• Grief Education
  • Grief vs. Misbehavior

    Riley Children's Grief Team

    Parents often struggle to differentiate between their child expressing grief vs. misbehaving. Some parents express concern that their child may utilize their grief as an excuse to avoid consequences. Many parents struggle to know how to respond to negative behavior from a grieving child.

    Like adults, children express their grief in many ways. Children often experience “grief bursts”. A child may be playing and appearing to do well and then suddenly experience a grief burst, which may include crying, shouting, kicking, etc. It can be confusing both for the child and the parent as children often don’t know their burst is related to grief. Keep in mind that children are trying to cope not only with the loss of their sibling, but also the changes that have occurred as a result of that loss. Change is difficult to cope with in the best circumstances and can be completely overwhelming when paired with grief.

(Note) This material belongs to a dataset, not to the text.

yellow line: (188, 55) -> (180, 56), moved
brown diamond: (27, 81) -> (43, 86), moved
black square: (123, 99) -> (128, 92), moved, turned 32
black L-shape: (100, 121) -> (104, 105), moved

    Suggestions for when your child experiences a grief burst:

    • Listen. Give your full attention and presence.
    • Offer help but allow them to express their grief (don’t try to take it away). Consider offering a hug, rocking in a chair, providing comfort, etc. when the child is ready.
    • Teach your child coping tools for when they do experience bursts. Some suggestions include finding a quiet space in the house to retreat to, mindful breathing, crying or shouting into a pillow, rocking in a rocking chair, listening to music, journaling, looking at pictures, etc.
    • Set clear expectations and boundaries. Ensure your child knows it is ok to have big feelings, but it is not ok to hurt someone or themselves when they experience the big feelings.
    • Maintain routines as much as possible. Routines can provide a sense of security and lessen the changes a child may experience.